Like the rest of Bleed American, "Sweetness" was generally well received by critics. Imran Ahmed of NME praised "Sweetness" for its energetic power chords, enthusiastic performance, and infectious "whoa-oh" hook. Rolling Stones Barry Walters described "Sweetness" as one of the album's strongest tracks, praising its tight musicianship and blend of emotional intensity with uplifting melodies. Charles A. Hohman of PopMatters described "Sweetness" as "pure, passionate, pop bliss", praising its singalong appeal. Aubin Paul of Punknews.org stated that "'Sweetness' called it "unbelievably catchy." Ryan Schreiber of Pitchfork criticized its "mindless" and wordless "whoa" refrain.

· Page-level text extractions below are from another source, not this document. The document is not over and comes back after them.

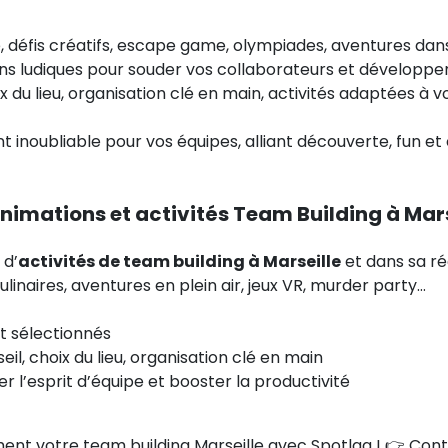
te, défis créatifs, escape game, olympiades, aventures dans
ns ludiques pour souder vos collaborateurs et développer 
ix du lieu, organisation clé en main, activités adaptées à v
 inoubliable pour vos équipes, alliant découverte, fun et 
nimations et activités Team Building à Mars
 d’
activités de team building à Marseille
et dans sa ré
ulinaires, aventures en plein air, jeux VR, murder party…
t sélectionnés
 choix du lieu, organisation clé en main
r l’esprit d’équipe et booster la productivité
ent votre team building Marseille avec Spotlag ! 👉 Co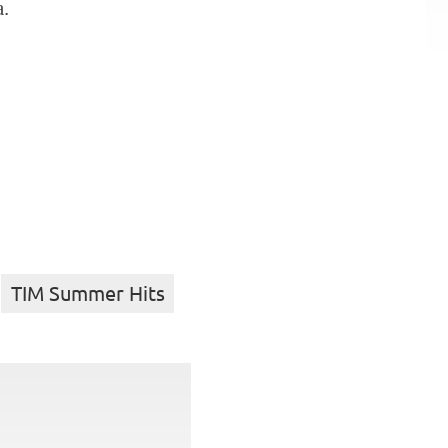
a.
TIM Summer Hits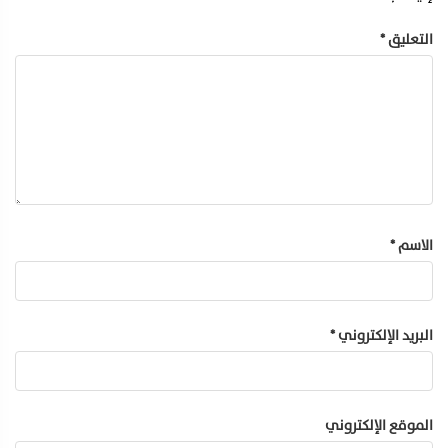
التعليق
*
الاسم
*
البريد الإلكتروني
*
الموقع الإلكتروني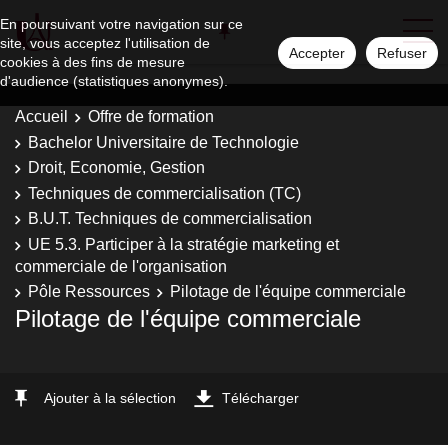
En poursuivant votre navigation sur ce
site, vous acceptez l'utilisation de
Accepter
Refuser
cookies à des fins de mesure
d'audience (statistiques anonymes).
Accueil
Offre de formation
Bachelor Universitaire de Technologie
Droit, Economie, Gestion
Techniques de commercialisation (TC)
B.U.T. Techniques de commercialisation
UE 5.3. Participer à la stratégie marketing et
commerciale de l'organisation
Pôle Ressources
Pilotage de l'équipe commerciale
Pilotage de l'équipe commerciale
Ajouter à la sélection
Télécharger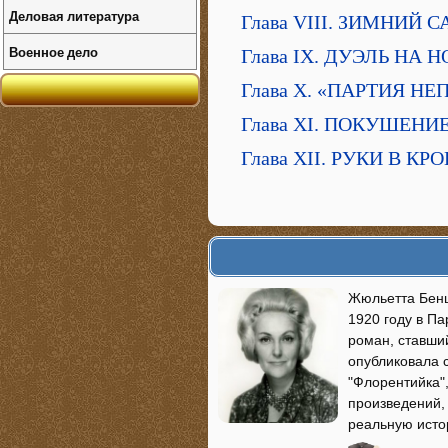
Деловая литература
Глава VIII. ЗИМНИЙ С
Военное дело
Глава IX. ДУЭЛЬ НА
Глава X. «ПАРТИЯ Н
Глава XI. ПОКУШЕНИ
Глава XII. РУКИ В К
Жюльетта Бенц
1920 году в П
роман, ставший
опубликовала 
"Флорентийка",
произведений, 
реальную исто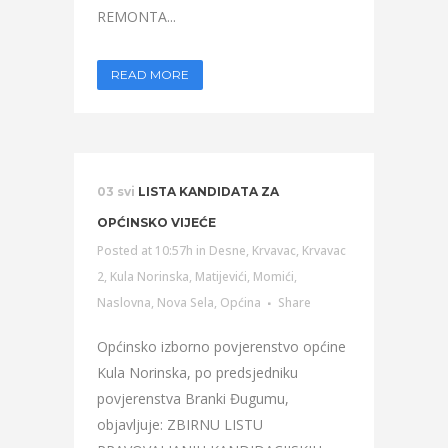
REMONTA...
READ MORE
03 svi
LISTA KANDIDATA ZA
OPĆINSKO VIJEĆE
Posted at 10:57h
in
Desne
,
Krvavac
,
Krvavac
2
,
Kula Norinska
,
Matijevići
,
Momići
,
Naslovna
,
Nova Sela
,
Općina
Share
Općinsko izborno povjerenstvo općine
Kula Norinska, po predsjedniku
povjerenstva Branki Đugumu,
objavljuje: ZBIRNU LISTU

To promote the song, the band performed it on Saturday Night Live, in the episode hosted by Cameron Diaz.
==Music video==
The video for "Sweetness", directed by Tim Hope, depicts the band performing the song in a bedroom while apparently recording a demo cassette. Compositing and various forms of animation (including stop-motion, rotoscoping, and computer animation) were used to add surreal elements throughout the video, as well as to show the band performing in different locations: a bar, a concert, and a recording studio.

The visual concept was intended to reflect the band's sudden rise to mainstream success following Bleed American, while emphasizing that the group's identity remained unchanged despite its newfound popularity. Frontman Jim Adkins explained that although "a lot can happen" to a band as its career progresses, the central idea was that "the band is essentially the same." Drummer Zach Lind similarly described the video as illustrating the band's journey rather than telling a conventional narrative.

==Track listing==
UK 7" vinyl
1. "Sweetness" (3:40)
2. "Clarity" (live) (4:24)

UK CD1
1. "Sweetness" (3:40)
2. "Blister" (live) (5:52)
3. "Your New Aesthetic" (live) (2:46)

UK CD2
1. Sweetness
2. "A Praise Chorus" (live) (4:05)
3. "Lucky Denver Mint" (live) (3:11)
4. "Sweetness" (video)

Australian single (2002)
1. "Sweetness" (3:41)
2. "If You Don't, Don't" (live La Scala 10 November 2001) (4:29)
3. "Lucky Denver Mint" (live La Scala 10 November 2001) (3:12)
4. "Sweetness" (*.mov video) (3:59)
5. "Goodbye Sky Harbor" (*.mov video) (live La Scala 10 November 2001) (3:29)

==Personnel==
Personnel adapted from CD booklet

- Jim Adkins – vocals, lead guitar, percussion
- Tom Linton – rhythm guitar
- Rick Burch – bass guitar
- Zach Lind – drums

==Charts==

| Chart (2002) | Peak position |
|---|---|
| Scottish Singles Sales (Official Charts) | 31 |
| UK Singles (Official Charts) | 38 |
| US Billboard Hot 100 | 75 |
| US Adult Pop Airplay (Billboard) | 40 |
| US Alternative Airplay (Billboard) | 2 |

==Certifications==

| Region | Certification | Certified units/sales |
| United Kingdom (BPI) | Silver | 200,000^{‡} |
| United States (RIAA) | 2× Platinum | 2,000,000^{‡} |
^{‡} Sales+streaming figures based on certification alone.

==In popular culture==
The song was also featured on the soundtrack for the EA Sports video game NHL 2003.

Starting during the 2017–18 NHL season, the Florida Panthers used "Sweetness" as their goal song up until the conclusion of the 2021-22 NHL season. From the 2021-22 NHL season, the Anaheim Ducks have used the song after a home win.

The song is also available as a downloadable song in the music/rhythm game Rock Band 2.